By following these steps, a well-designed logo can be created to accurately represent and capture the essence of its brand.
How do I start to design a logo?
Here’s how to design a logo in five steps:
- Define your brand. Before starting the design process, it’s important to have a clear understanding of your brand and its values, target audience, and message. This will help you create a logo that represents your brand and communicates its essence effectively.
- Research. Conducting research on your competition and industry will help you gain insight into your logo vision. Look at other corporate logos in your industry, identify common design elements and colors, and find ways to differentiate your logo from others.
- Sketch and brainstorm ideas. Start by sketching out rough ideas and concepts. Brainstorm with your team or a designer to come up with different design directions. This stage is all about exploring creative possibilities, so don’t be afraid to experiment or take risks.

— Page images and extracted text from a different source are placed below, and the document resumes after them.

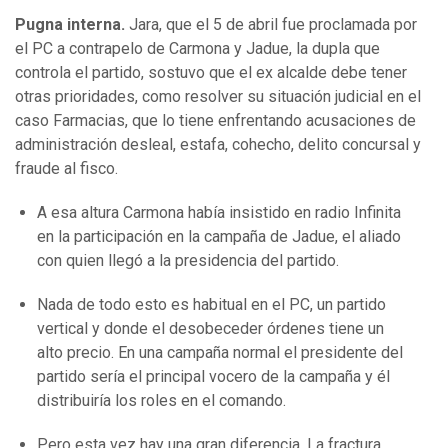
Pugna interna.
Jara, que el 5 de abril fue proclamada por
el PC a contrapelo de Carmona y Jadue, la dupla que
controla el partido, sostuvo que el ex alcalde debe tener
otras prioridades, como resolver su situación judicial en el
caso Farmacias, que lo tiene enfrentando acusaciones de
administración desleal, estafa, cohecho, delito concursal y
fraude al fisco.
A esa altura Carmona había insistido en radio Infinita
en la participación en la campaña de Jadue, el aliado
con quien llegó a la presidencia del partido.
Nada de todo esto es habitual en el PC, un partido
vertical y donde el desobeceder órdenes tiene un
alto precio. En una campaña normal el presidente del
partido sería el principal vocero de la campaña y él
distribuiría los roles en el comando.
Pero esta vez hay una gran diferencia. La fractura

- Refine your design. Once you have a few strong design concepts, refine them by choosing the best elements and combining them into a cohesive design. You can use vector graphic design software like Adobe Illustrator or Canva to create digital versions of your logo.
- Test and iterate. Test your logo with your target audience and gather feedback. Use this feedback to make any necessary changes and iterate until you have a final design that you are happy with.
Overall, designing a timeless logo requires creativity, research, and a clear understanding of your brand. By following these steps, you can create a logo that represents your brand effectively and resonates with your target audience.
What are 5 rules for creating a good logo design?
A good logo design is crucial for any business or brand that wants to stand out from competitors and leave a lasting impression on customers. Here are five rules to follow if you want to design your logo:
- Keep it simple. A simple logo design is easier to recognize, memorable, and versatile across different mediums. Avoid cluttering your logo with too many elements or complicated designs.
- Make it memorable. A great logo design should be unique, distinctive, and easy to remember. Aim to create a logo that stands out and can be recognized even without the brand name.
- Choose appropriate colors. Colors have a psychological impact on people, and different colors can evoke different emotions. Choose colors that align with your brand values and target audience. Also, keep in mind that a logo should still look good in black and white.
- Ensure it’s scalable. Your logo should be scalable and easily adaptable to different sizes and mediums without losing its quality or legibility. This ensures that your logo remains effective across all platforms.
- Keep it consistent. Your logo is a representation of your brand, and it needs to be consistent across all platforms and mediums. Ensure your logo is used in the same way across all branding materials and that the design remains consistent. This increases brand recognition and builds trust with customers.